The original corrupt database had been created on SQL Server 2014, but many people contacted me stating that they didn’t have SQL Server 2014 on their home computer, so I ended up creating a SQL Server 2008 version of the problem, but some were so driven to solve the challenge that they ended up installing SQL Server 2014 just to work the problem.

house1

Nice work John. Thanks for playing along, I hope you enjoyed the experience.  The next tweet from Mike Fal followed the post from John Morehouse.

nerd2

 

I hope that John took this comment from Mike Fal as a great compliments, however it was soon corrected by AJ Mendo that it is more geek than nerd.

aj1

Either way, geeks or nerds, it was a good learning experience for those involved, and for me having to evaluate each solution to determine if it was indeed a valid solution with no data loss. Personally I ended up restoring the corrupt database and testing different solutions over 50 times this weekend.

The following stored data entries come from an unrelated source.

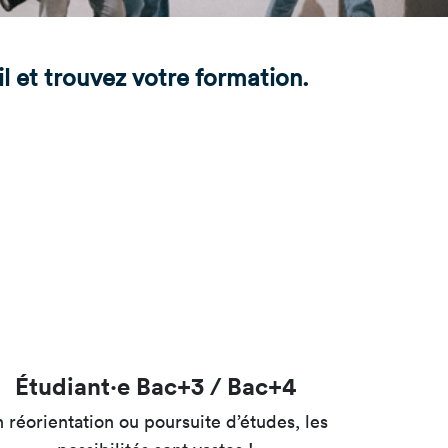
tères
Masterclass
oduct Design
Productivité augmentée
par L'IA
il et trouvez votre formation.
ad, IA &
curité
Création digitale avec l’IA
Étudiant·e Bac+3 / Bac+4
 réorientation ou poursuite d’études, les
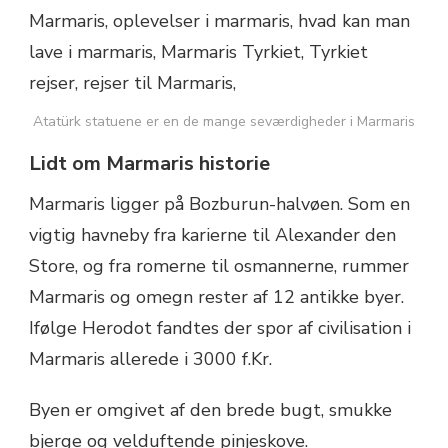
Atatürk statuene er en de mange seværdigheder i Marmaris
Lidt om Marmaris historie
Marmaris ligger på Bozburun-halvøen. Som en
vigtig havneby fra karierne til Alexander den
Store, og fra romerne til osmannerne, rummer
Marmaris og omegn rester af 12 antikke byer.
Ifølge Herodot fandtes der spor af civilisation i
Marmaris allerede i 3000 f.Kr.
Byen er omgivet af den brede bugt, smukke
bjerge og velduftende pinjeskove.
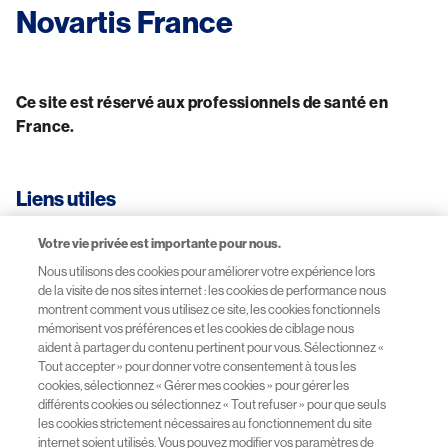
Novartis France
Ce site est réservé aux professionnels de santé en 
France.
Liens utiles
Votre vie privée est importante pour nous.
CGU-Mentions légales
Nous utilisons des cookies pour améliorer votre expérience lors
de la visite de nos sites internet : les cookies de performance nous
Données personnelles
montrent comment vous utilisez ce site, les cookies fonctionnels
mémorisent vos préférences et les cookies de ciblage nous
aident à partager du contenu pertinent pour vous. Sélectionnez «
Site Novartis France
Tout accepter » pour donner votre consentement à tous les
cookies, sélectionnez « Gérer mes cookies » pour gérer les
Sitemap
différents cookies ou sélectionnez « Tout refuser » pour que seuls
les cookies strictement nécessaires au fonctionnement du site
internet soient utilisés. Vous pouvez modifier vos paramètres de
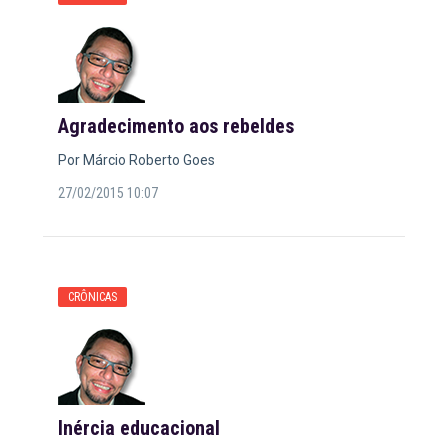
Agradecimento aos rebeldes
Por Márcio Roberto Goes
27/02/2015 10:07
CRÔNICAS
Inércia educacional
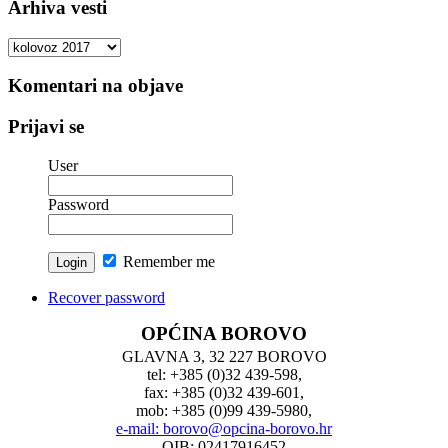
Arhiva vesti
Arhiva
vesti
Komentari na objave
Prijavi se
User
Password
Remember me
Recover password
OPĆINA BOROVO
GLAVNA 3, 32 227 BOROVO
tel: +385 (0)32 439-598,
fax: +385 (0)32 439-601,
mob: +385 (0)99 439-5980,
e-mail: borovo@opcina-borovo.hr
OIB: 02417916452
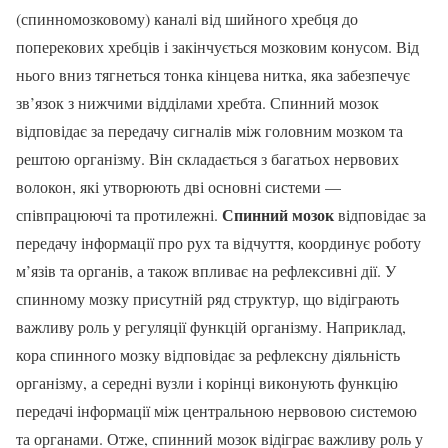
(спинномозковому) каналі від шийного хребця до
поперекових хребців і закінчується мозковим конусом. Від
нього вниз тягнеться тонка кінцева нитка, яка забезпечує
зв’язок з нижчими відділами хребта. Спинний мозок
відповідає за передачу сигналів між головним мозком та
рештою організму. Він складається з багатьох нервових
волокон, які утворюють дві основні системи —
Спинний мозок
співпрацюючі та протилежні.
відповідає за
передачу інформації про рух та відчуття, координує роботу
м’язів та органів, а також впливає на рефлексивні дії. У
спинному мозку присутній ряд структур, що відіграють
важливу роль у регуляції функцій організму. Наприклад,
кора спинного мозку відповідає за рефлексну діяльність
організму, а середні вузли і корінці виконують функцію
передачі інформації між центральною нервовою системою
та органами. Отже, спинний мозок відіграє важливу роль у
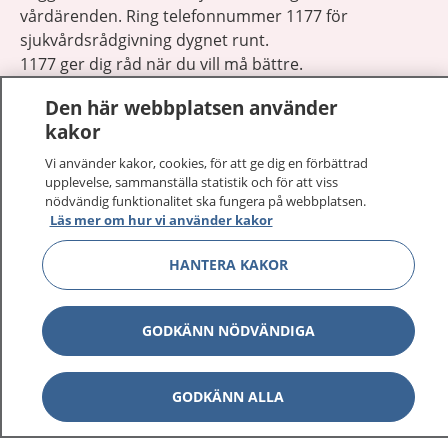
vårdärenden. Ring telefonnummer 1177 för
sjukvårdsrådgivning dygnet runt.
1177 ger dig råd när du vill må bättre.
Den här webbplatsen använder
kakor
Vi använder kakor, cookies, för att ge dig en förbättrad
upplevelse, sammanställa statistik och för att viss
Visa inn
1177 på flera språk
nödvändig funktionalitet ska fungera på webbplatsen.
Läs mer om hur vi använder kakor
Visa inn
Om 1177
HANTERA KAKOR
Visa inn
Kontakt
GODKÄNN NÖDVÄNDIGA
Behandling av personuppgifter
GODKÄNN ALLA
Hantering av kakor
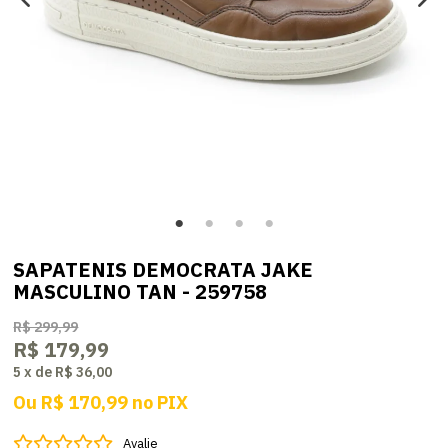
SAPATENIS DEMOCRATA JAKE
MASCULINO TAN - 259758
R$ 299,99
R$ 179,99
5
x
de
R$ 36,00
Ou
R$ 170,99
no
PIX
Avalie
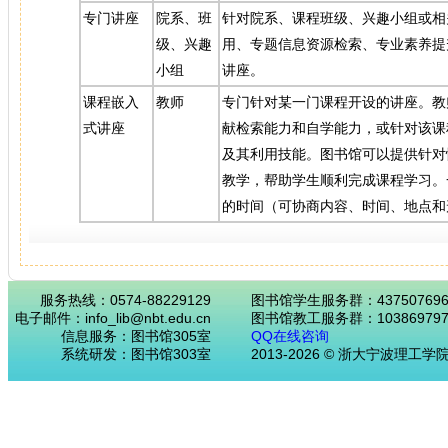
专门讲座
院系、班
针对院系、课程班级、兴趣小组或相
级、兴趣
用、专题信息资源检索、专业素养提
小组
讲座。
课程嵌入
教师
专门针对某一门课程开设的讲座。教
式讲座
献检索能力和自学能力，或针对该课
及其利用技能。图书馆可以提供针对
教学，帮助学生顺利完成课程学习。
的时间（可协商内容、时间、地点和
服务热线：0574-88229129
图书馆学生服务群：43750769
电子邮件：info_lib@nbt.edu.cn
图书馆教工服务群：103869797
信息服务：图书馆305室
QQ在线咨询
系统研发：图书馆303室
2013-2026 © 浙大宁波理工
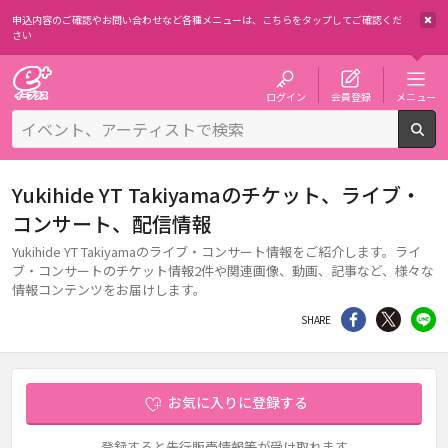
申込内容のご確認やお問い合わせなど各種メニューは、
こちらをタップしてご確認くだ
さい
チケット予約・購入・販売のイープラス
ログイン
会員登録
メニュー
検
Yukihide YT Takiyamaのチケット、ライブ・
コンサート、配信情報
Yukihide YT Takiyamaのライブ・コンサート情報をご紹介します。ライ
ブ・コンサートのチケット情報2件や関連画像、動画、記事など、様々な
情報コンテンツをお届けします。
シェア
Twitter
li
SHARE
お気に入りに登録する
登録すると先行販売情報等が受け取れます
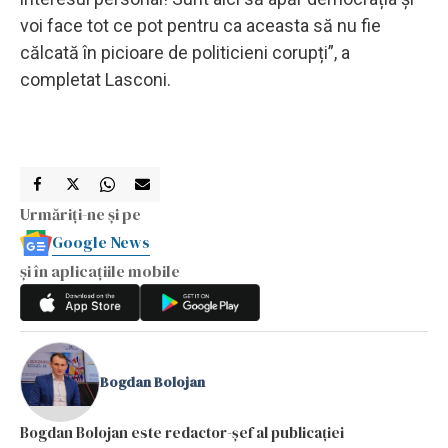
voi face tot ce pot pentru ca aceasta să nu fie
călcată în picioare de politicieni corupți”, a
completat Lasconi.
Urmăriți-ne și pe
Google News
și în aplicațiile mobile
Bogdan Bolojan
Bogdan Bolojan este redactor-șef al publicației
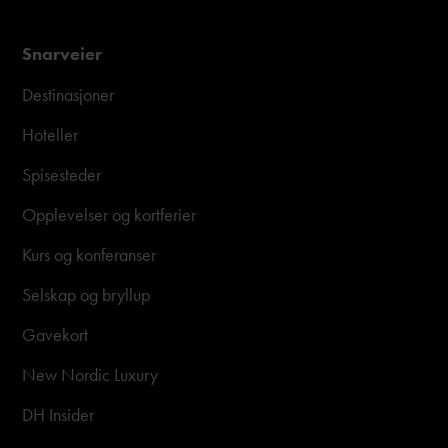
Snarveier
Destinasjoner
Hoteller
Spisesteder
Opplevelser og kortferier
Kurs og konferanser
Selskap og bryllup
Gavekort
New Nordic Luxury
DH Insider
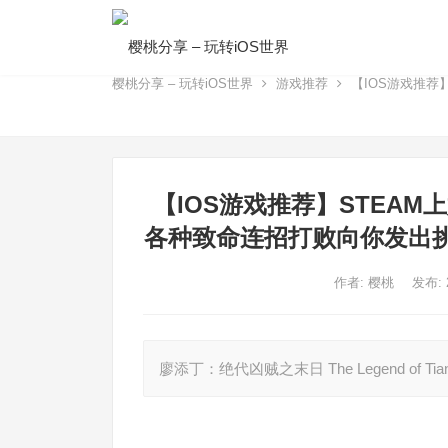
樱桃分享 – 玩转iOS世界
游戏推荐
【IOS游戏推荐
【IOS游戏推荐】STEA
各种致命连招打败向你发出
作者:
樱桃
发布:
廖添丁：绝代凶贼之末日 The Legend of Tiandi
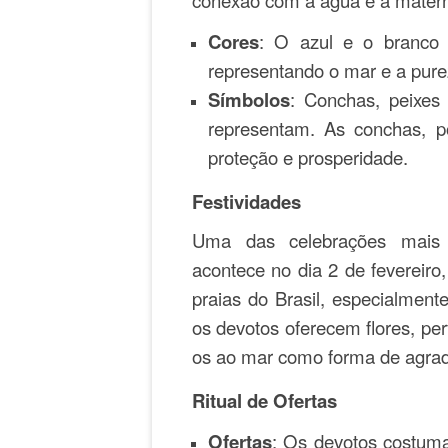
conexão com a água e a mater
Cores
: O azul e o branco
representando o mar e a pure
Símbolos
: Conchas, peixes
representam. As conchas, p
proteção e prosperidade.
Festividades
Uma das celebrações mais
acontece no dia 2 de fevereir
praias do Brasil, especialment
os devotos oferecem flores, pe
os ao mar como forma de agrad
Ritual de Ofertas
Ofertas
: Os devotos costuma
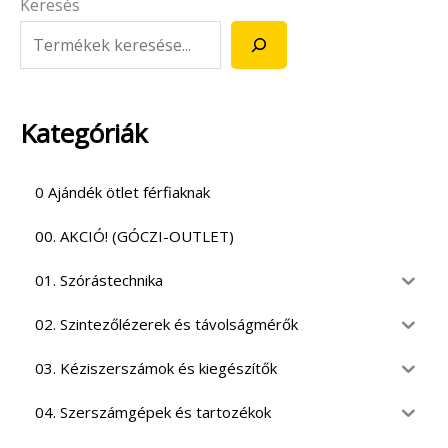
Keresés
Kategóriák
0 Ajándék ötlet férfiaknak
00. AKCIÓ! (GÓCZI-OUTLET)
01. Szórástechnika
02. Szintezőlézerek és távolságmérők
03. Kéziszerszámok és kiegészítők
04. Szerszámgépek és tartozékok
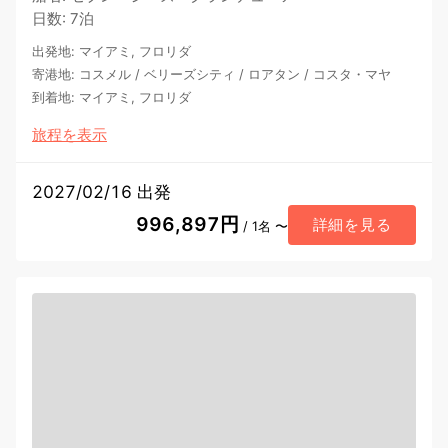
日数
:
7泊
出発地
:
マイアミ, フロリダ
寄港地
:
コスメル
/
ベリーズシティ
/
ロアタン
/
コスタ・マヤ
到着地
:
マイアミ, フロリダ
旅程を表示
2027/02/16 出発
996,897円
詳細を見る
/ 1名 〜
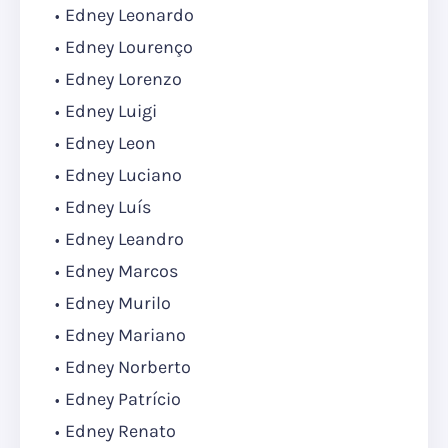
Edney Leonardo
Edney Lourenço
Edney Lorenzo
Edney Luigi
Edney Leon
Edney Luciano
Edney Luís
Edney Leandro
Edney Marcos
Edney Murilo
Edney Mariano
Edney Norberto
Edney Patrício
Edney Renato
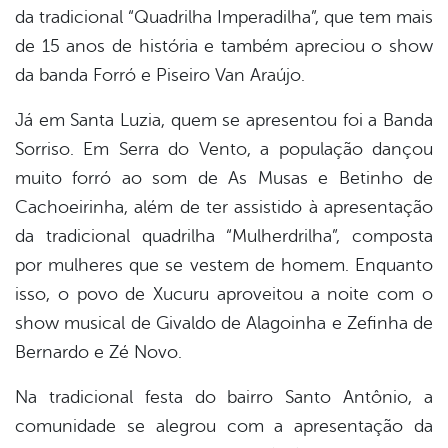
da tradicional “Quadrilha Imperadilha”, que tem mais
de 15 anos de história e também apreciou o show
da banda Forró e Piseiro Van Araújo.
Já em Santa Luzia, quem se apresentou foi a Banda
Sorriso. Em Serra do Vento, a população dançou
muito forró ao som de As Musas e Betinho de
Cachoeirinha, além de ter assistido à apresentação
da tradicional quadrilha “Mulherdrilha”, composta
por mulheres que se vestem de homem. Enquanto
isso, o povo de Xucuru aproveitou a noite com o
show musical de Givaldo de Alagoinha e Zefinha de
Bernardo e Zé Novo.
Na tradicional festa do bairro Santo Antônio, a
comunidade se alegrou com a apresentação da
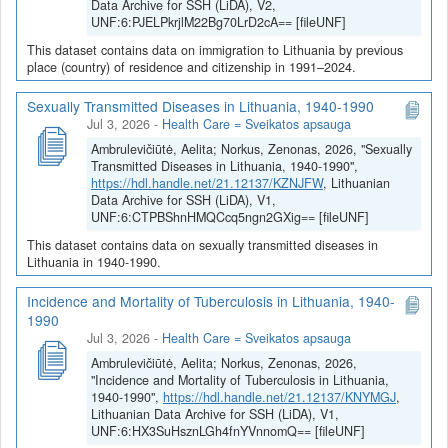
Data Archive for SSH (LiDA), V2,
UNF:6:PJELPkrjlM22Bg70LrD2cA== [fileUNF]
This dataset contains data on immigration to Lithuania by previous
place (country) of residence and citizenship in 1991–2024.
Sexually Transmitted Diseases in Lithuania, 1940-1990
Jul 3, 2026
-
Health Care = Sveikatos apsauga
Ambrulevičiūtė, Aelita; Norkus, Zenonas, 2026, "Sexually
Transmitted Diseases in Lithuania, 1940-1990",
https://hdl.handle.net/21.12137/KZNJFW
, Lithuanian
Data Archive for SSH (LiDA), V1,
UNF:6:CTPBShnHMQCcq5ngn2GXig== [fileUNF]
This dataset contains data on sexually transmitted diseases in
Lithuania in 1940-1990.
Incidence and Mortality of Tuberculosis in Lithuania, 1940-
1990
Jul 3, 2026
-
Health Care = Sveikatos apsauga
Ambrulevičiūtė, Aelita; Norkus, Zenonas, 2026,
"Incidence and Mortality of Tuberculosis in Lithuania,
1940-1990",
https://hdl.handle.net/21.12137/KNYMGJ
,
Lithuanian Data Archive for SSH (LiDA), V1,
UNF:6:HX3SuHsznLGh4fnYVnnomQ== [fileUNF]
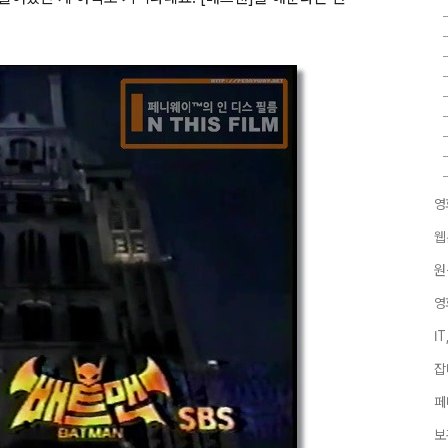
영
웹
원
영
I
잡
페
보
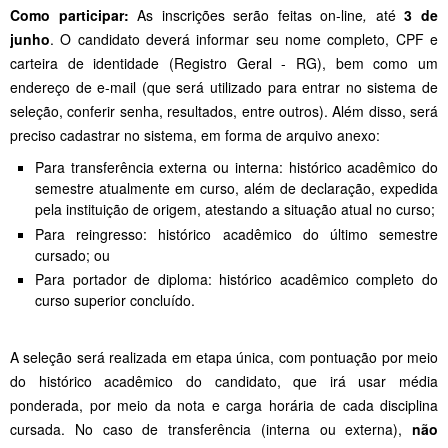
Como participar:
As inscrições serão feitas on-line
,
até
3 de
junho
. O candidato deverá informar seu nome completo, CPF e
carteira de identidade (Registro Geral - RG), bem como um
endereço de e-mail (que será utilizado para entrar no sistema de
seleção, conferir senha, resultados, entre outros). Além disso, será
preciso cadastrar no sistema, em forma de arquivo anexo:
Para transferência externa ou interna: histórico acadêmico do
semestre atualmente em curso, além de declaração, expedida
pela instituição de origem, atestando a situação atual no curso;
Para reingresso: histórico acadêmico do último semestre
cursado; ou
Para portador de diploma: histórico acadêmico completo do
curso superior concluído.
A seleção será realizada em etapa única, com pontuação por meio
do histórico acadêmico do candidato, que irá usar média
ponderada, por meio da nota e carga horária de cada disciplina
cursada. No caso de transferência (interna ou externa),
não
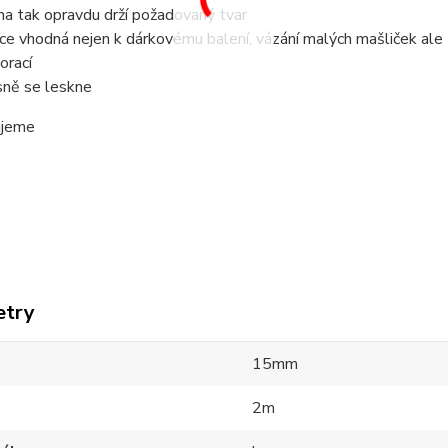
ha tak opravdu drží požadovaný tvar
ice vhodná nejen k dárkovému balení, vázání malých mašliček ale
orací
sně se leskne
ujeme
etry
15mm
2m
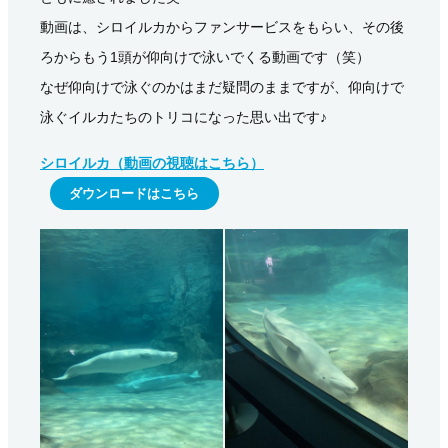
動画は、シロイルカからファンサービスをもらい、その後
ろからもう1頭が仰向けで泳いでくる動画です（笑）
なぜ仰向けで泳ぐのかはまだ疑問のままですが、仰向けで
泳ぐイルカたちのトリコになった思い出です♪
シロイルカ（動画の視聴はこちら）
ダウンロードはこちら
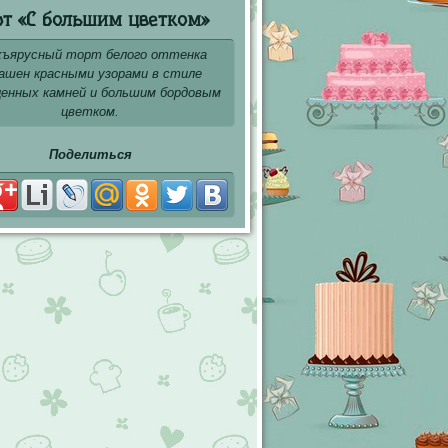
рт «С большим цветком»
хъярусный торт белого оттенка
ашен красными узорами в стиле
ценных камней и большим бордовым
цветком.
Поделиться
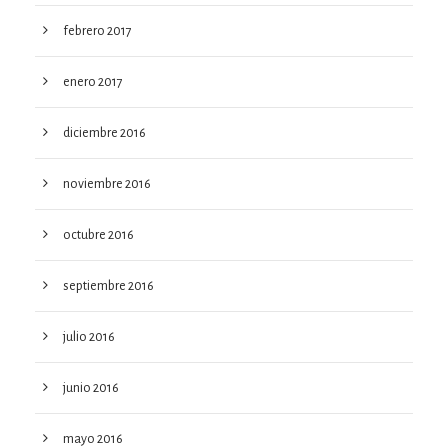
febrero 2017
enero 2017
diciembre 2016
noviembre 2016
octubre 2016
septiembre 2016
julio 2016
junio 2016
mayo 2016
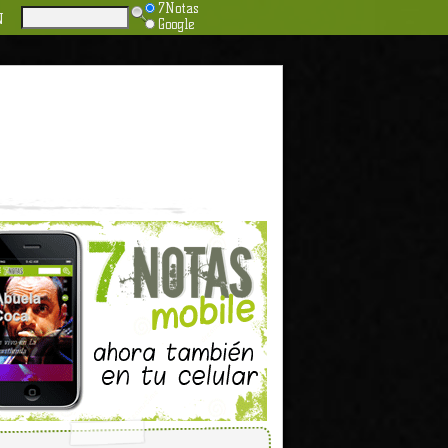
7Notas
N
Google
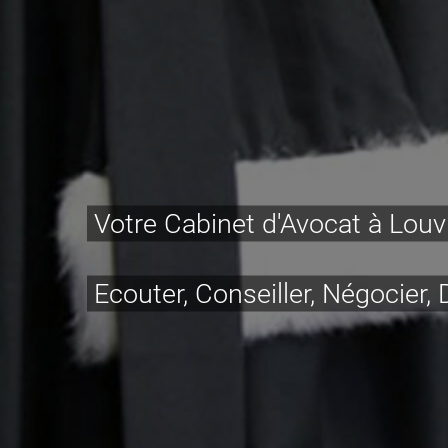
Votre Cabinet d'Avocat à Louv
Ecouter, Conseiller, Négocier,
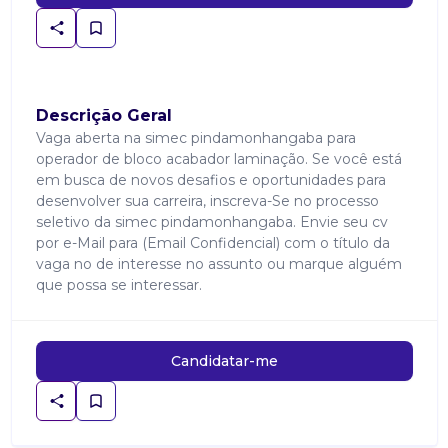
Descrição Geral
Vaga aberta na simec pindamonhangaba para
operador de bloco acabador laminação. Se você está
em busca de novos desafios e oportunidades para
desenvolver sua carreira, inscreva-Se no processo
seletivo da simec pindamonhangaba. Envie seu cv
por e-Mail para (Email Confidencial) com o título da
vaga no de interesse no assunto ou marque alguém
que possa se interessar.
Candidatar-me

The second person to submit a solution had this comment in their email.

Awesome Idea BTW, hope you disqualified Paul Randall right off the bat!

Now that wouldn’t be entirely fair. I was hoping that he would send in a solution to the challenge so that I would have a chance to learn from him.

 

Another comment for a participant who had a correct solution was:

Adding to my last email, and to be “complete”, I would then do the below to get the DB back to 100%. Then I’d implement regular DBCCs, better backup plans, and dig a shallow grave for the last DBA :-)

Very good point, other than the shallow grave part. If the corruption had been worse, or if there had not been the right non-clustered indexes, then we might have needed to go to an older backup, which didn’t exist in this scenario.

 

Some attempted to just drop the clustered index and rebuild it, that succeeded in removing the corruption, and it also succeeded in being able to access a the rows, however many people missed recovering the notes field for row #31.

row31null

 

By dropping the clustered index and recreating it, all the data was correct except for this one column on row 31, the Notes column.

So how do we get the notes column back in this specific case, lets take a look at he winning solution. There are some other ways to get it that I will explore tomorrow.

The Winner: Brent Ozar

Six hours and 7 minutes after the challenge was posted the first correct answer came in from Brent Ozar.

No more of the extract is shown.